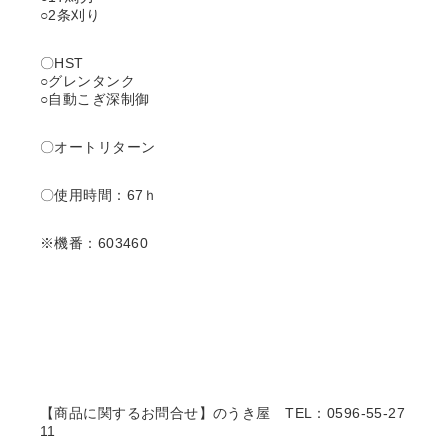
○2条刈り
〇HST
○グレンタンク
○自動こぎ深制御
〇オートリターン
〇使用時間：67ｈ
※機番：603460
【商品に関するお問合せ】のうき屋
TEL：0596-55-27
11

════════

→ **Exercise**
Word for word, reproduce all of the data, but keep out the pictures.

→ **Finished task**
○2条刈り
〇HST
○グレンタンク
○自動こぎ深制御
〇オートリターン
〇使用時間：67ｈ
※機番：603460
【商品に関するお問合せ】のうき屋
TEL：0596-55-27
11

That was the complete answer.